I graduated the R/I Academy as the near the top of my class, spoke at the graduation ceremony in place of the class officers, and have gone on to additional academic achievement in an auxiliary class, as well. Needless to say, I give every opportunity 100% and nothing less. 

I have since spoken to an Army recruiter and learned that i have a VERY good shot at obtaining a waiver. I obviously know that the word of a recruiter is one to be taken cautiously. After all, they have a job to do. But if by some chance I can enter the service would it make that big of a difference? Are departments mandated by state law to consider each applicant as they rank on the civil service exam? Are there any exceptions which allow a department to skip individuals to get to another?

Thank you for your time Lieutenant. I appreciate it.


----------



## SargeLorenzo (Jan 21, 2007)

I'm a recently retired Soldier and the idea of you enlisting strictly to gain vet status pisses me off. You heart needs to be in it. You need to be willing to make some serious sacrifices for the good of your country, not for personal advancement. Also, what happens when a second deployment comes up, are you going to come up with a million sorry excuses why you can't go again because "you already got what you wanted out of it"? Military leaders have their hands full as it is and don't need one more troop like you.


----------



## pahapoika (Nov 5, 2006)

vets are now considered "par-10"

so yes, you will be placed on the civil service list above "non-vets".

this next generation of LE will have allot of war veterans.

should you decide to join the military and come home to be an officer you will be in the good company of your fellow veterans.


----------



## Guest (Nov 4, 2011)

I wasn't going to respond until I saw your save with the mention of wanting to join the military anyway, so here goes;

Join a National Guard MP unit.
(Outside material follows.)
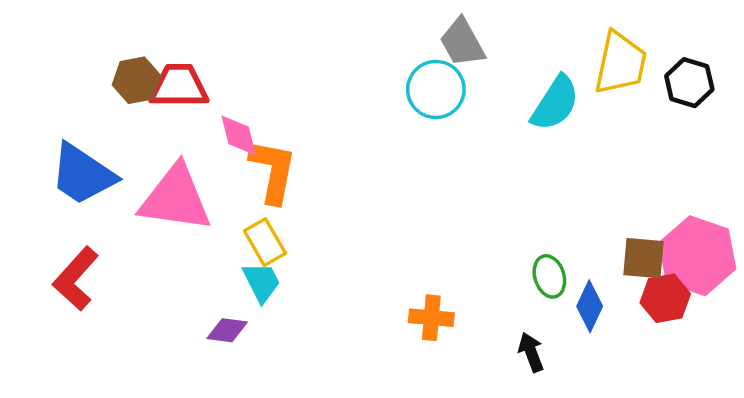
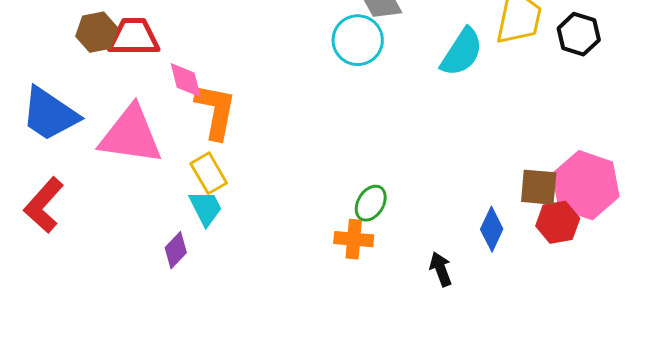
green ellipse: (549, 276) -> (371, 203), moved, turned 48
purple diamond: (227, 330) -> (176, 250), turned -54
Besides looking good on the resume, you're pretty much guaranteed of being deployed and getting veteran's status. I gave this advice to someone who now works with me, and that's how he got on.

Just keep in mind....it isn't laser tag they're playing in Iraq and Afghanistan.


----------



## SinePari (Aug 15, 2004)

If you enlist you won't stay in MA very long, defeating your desire not to leave. You sound like a smart kid (for the interweb, of course), but you've always wanted to be a cop, not a soldier. Don't enlist, you'd waste everyone's time.


----------



## 263FPD (Oct 29, 2004)

Join because you love your nation. All else is secondary.


----------



## tms1989 (Oct 24, 2006)

+1 to all preceding posts. Join the MILITARY because you want to be in the MILITARY, otherwise your going to be a drag on everyone arounds you (Speaking from experience)


----------



## k12kop (May 24, 2005)

+2 Once you take the oath of enlistment, that branch of the military is your life.
Half stepping it wil not be tolerated by your fellow service members.


----------



## LGriffin (Apr 2, 2009)

Given your stated passion for the military, may I ask how you did on the ASVAB?


----------



## 263FPD (Oct 29, 2004)

LGriffin said:


> Given your stated passion for the military, may I ask how you did on the ASVAB?


ASS what??? lol. Just kidding.


----------